About a year ago, I started sweating at night. In winter and only wearing underwear in bed, I would wake up literally drenched in sweat. Not every night, but two or three nights a week. Sometimes it was so bad that I couldn’t bear to get back into my soaking bed, so I would take myself to the spare room for the rest of the night.
I know that night sweats are a symptom of the menopause. I also know that they can be a symptom of some cancers. Either way, they’re unpleasant and were worsening my already crappy sleep. So I went to the GP. He thought I was a bit young for the menopause, but sent me for blood tests to check. I had to come off the pill for the blood tests, so that my hormones could settle.
And the night sweats stopped immediately.
They didn’t come back when I went back on the pill and the blood tests came back clear.
All through the ridiculously hot summer of 2018, the night sweats stayed away. Then in autumn they came back with a vengeance. This time they were up to five times a week. If the sweating didn’t wake me sufficiently, walking to the spare room did. So I tried putting a towel down on my bed. For someone who sleeps about as well as the princess and the pea, I was amazed that it actually worked and I was able to get back to sleep most of the time.
But I also needed to go back to the doctor.
This time I saw a female doctor. As it happens, she’s the expert on everything to do with women’s health at our surgery. She asked a few questions to rule out the possibility of cancer, then assured me that it was almost certainly the beginning of the menopause. Apparently the perimenopause – the time when your body is moving towards the menopause – can last for up to 10 years.
Trouble sleeping is a symptom of being menopausal. I have had trouble sleeping for just over five years now.
She said the blood test I’d had previously was pointless. The menopause isn’t a straightforward thing and your hormones fluctuate all the time.
There are plenty of symptoms of the menopause that I don’t have – like weight gain, urinary tract infections and ageing of the skin. But the night sweats alone were too much and I couldn’t carry on with them.

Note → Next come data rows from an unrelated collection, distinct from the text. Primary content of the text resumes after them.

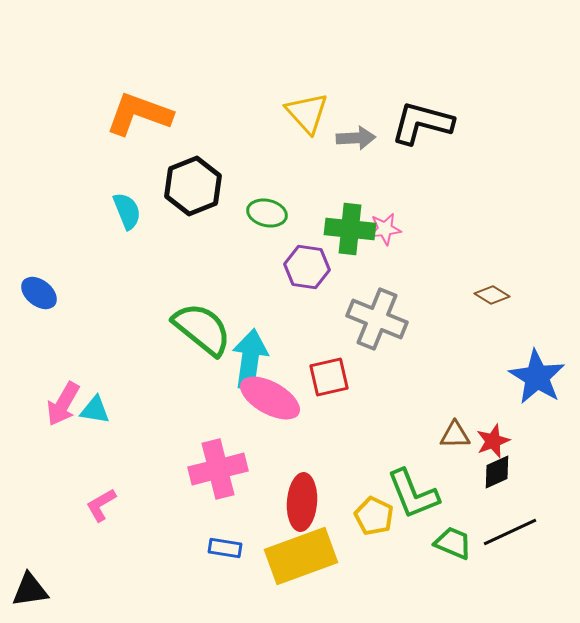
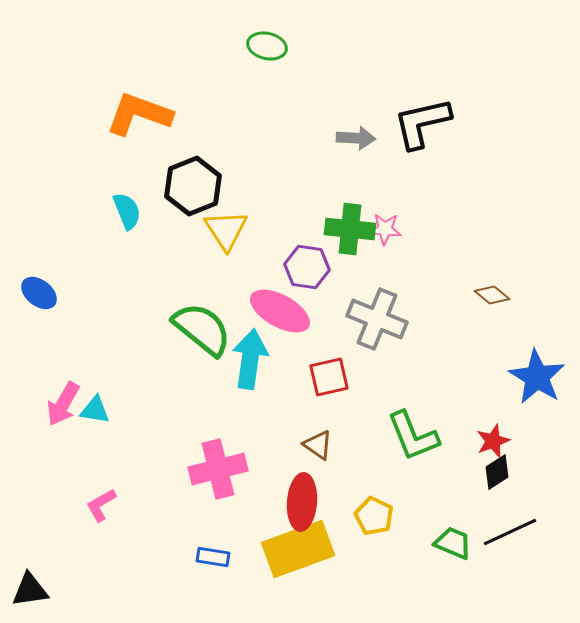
yellow triangle: moved 81 px left, 117 px down; rotated 9 degrees clockwise
black L-shape: rotated 28 degrees counterclockwise
gray arrow: rotated 6 degrees clockwise
green ellipse: moved 167 px up
pink star: rotated 12 degrees clockwise
brown diamond: rotated 8 degrees clockwise
pink ellipse: moved 10 px right, 87 px up
brown triangle: moved 137 px left, 10 px down; rotated 36 degrees clockwise
black diamond: rotated 9 degrees counterclockwise
green L-shape: moved 58 px up
blue rectangle: moved 12 px left, 9 px down
yellow rectangle: moved 3 px left, 7 px up
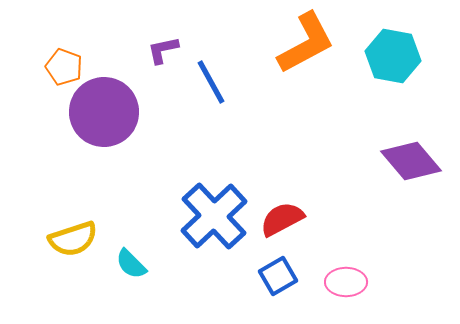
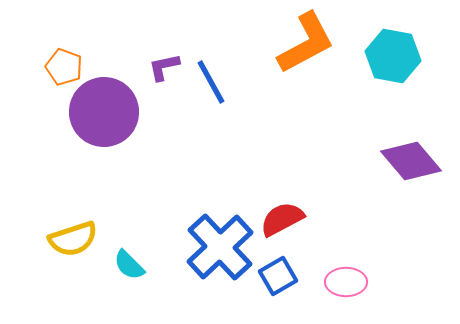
purple L-shape: moved 1 px right, 17 px down
blue cross: moved 6 px right, 31 px down
cyan semicircle: moved 2 px left, 1 px down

‘Right, let’s sort this out!’ she said.
And I loved that. No messing about. No trying a thinner duvet or opening a window. Just sorting it out.
When she mentioned HRT, I was initially hesitant. I thought that was something people went on when they were in full blown menopause. I imagined myself on it one day, but not for a few years. And weren’t there health risks?

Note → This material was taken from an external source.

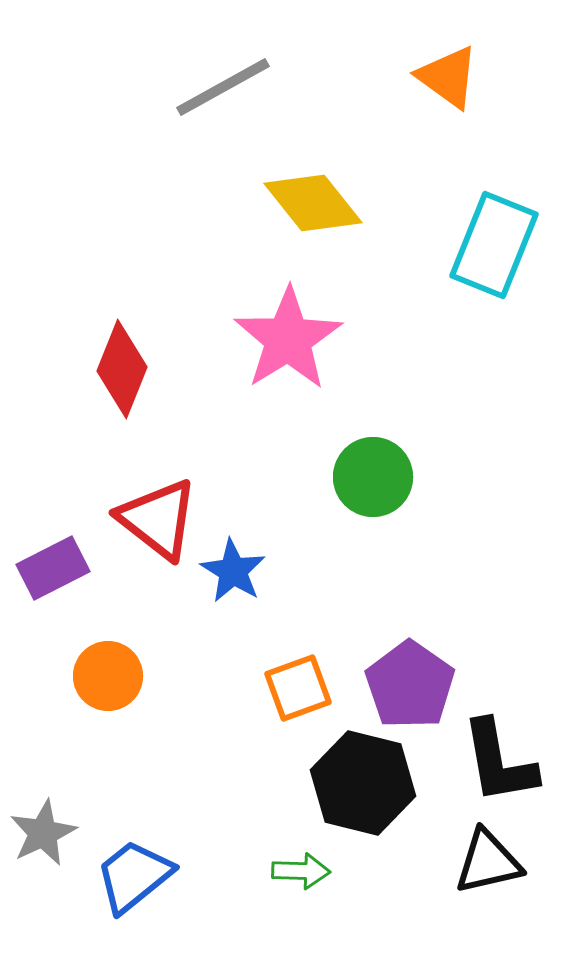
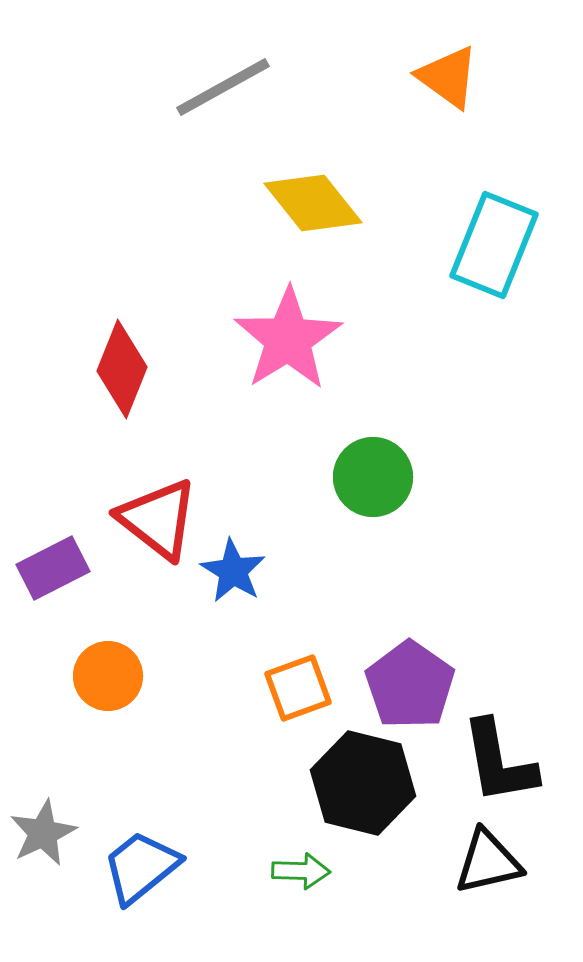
blue trapezoid: moved 7 px right, 9 px up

She assured me that the health risks are very low. All HRT is doing is replacing the natural hormones your body has lost. And she told me something I would never have thought of – the menopause is actually a fairly new phenomenon. In Elizabethan times, life expectancy for a woman was 35. In Victorian times, it was 49. Women just had a lot of babies and then they died. They didn’t actually go through the menopause.

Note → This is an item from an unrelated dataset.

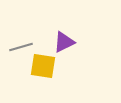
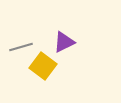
yellow square: rotated 28 degrees clockwise
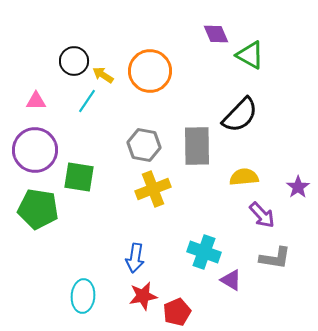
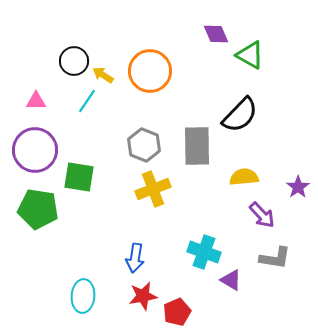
gray hexagon: rotated 12 degrees clockwise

I felt reassured by that. And I didn’t want the disruption and the discomfort of the night sweats any more.
So I am officially on HRT at the age of 45. I haven’t reached the menopause yet, but I’m on my way there. The night sweats haven’t gone away completely, but I’m down to about once every week or two.
I did hope that maybe it would help my sleep too, but that was obviously a step too far.
Have you reached the menopause? Are you on HRT?